On a few occasions over the years, I have walked out of a film before it finished, but this time I stayed until the end. Then I ran.
I hated Sex and the City.
Now, I know what you are going to say: this was never a film meant for me, and I had no right to be there in the first place. Maybe you are right. There were four women sitting behind me, kvetching about their husbands, and the half dozen to my right had cellphones, pagers, and screaming children. I was outnumbered, but I came to the theatre interested. I was not a fanatical follower of the HBO series, but I respected what the program tried to do in upsetting the tedious pabulum of network television. I like Sarah Jessica Parker, and I think her Carrie Bradshaw character is complex and watchable.
This film is neither.
The conflict is created by her fiancee’s cold feet. Goaded into goading Mr. Big into marriage by her increasingly shrill and unsympathetic friend Miranda Hobbes, Carrie is left at the altar. The problem is that this development takes forty-five minutes to present itself, a tedious period taken up with the veneration of fashion labels so central to the success of the series. Unfortunately, it has never been so blatant, never such a distraction from the plot. The remaining hour-and-a-half churns its way towards an inevitable happy ending by introducing us to a new character, Carrie’s assistant Louise, played without charm by Jennifer Hudson. No one behind the paper-thin script sees fit to integrate Louise with Carrie’s circle of friends, and her scenes are thus oddly disjointed. As for Miranda, Charlotte, and even Samantha, their storylines could not hold your attention for even a segment of an episode of the old series.

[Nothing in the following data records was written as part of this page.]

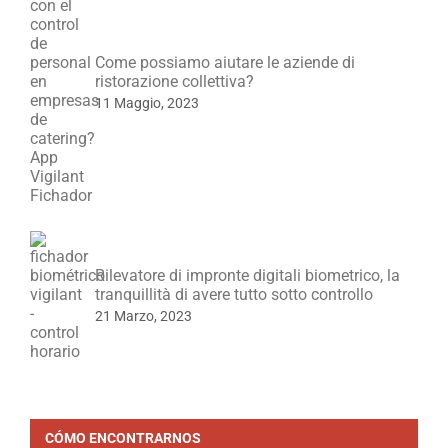
Come possiamo aiutare le aziende di
ristorazione collettiva?
11 Maggio, 2023
Rilevatore di impronte digitali biometrico, la
tranquillità di avere tutto sotto controllo
21 Marzo, 2023
CÓMO ENCONTRARNOS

But worst done by of all are the men, of course. Chris Noth (as Mr. Big) and Evan Handler (as Charlotte's husband Harry Rosenblatt) play to type, and we get only a hint of the complexity of the former, even as his life is shaken and shaken again. David Eigenberg (as Miranda’s Steve Brady) gets to revisit something like an old storyline, and Jason Lewis (as Samantha’s Smith Jerrod) is eye candy without the opportunity to put his wares on display. Gilles Marini (as Samantha’s neighbor Dante) gets the only exposure one will remember.
The only justification for making this film, beyond the big windfall for all involved, would be if Parker and her peers had one more story they were dying to tell. There is no such story here. I cannot imagine that people who felt betrayed by the “conventional” ending of the series will feel vindicated here, though I could hear sad reprisals of 90s “grlllpower” echoing behind me as I made it to the door.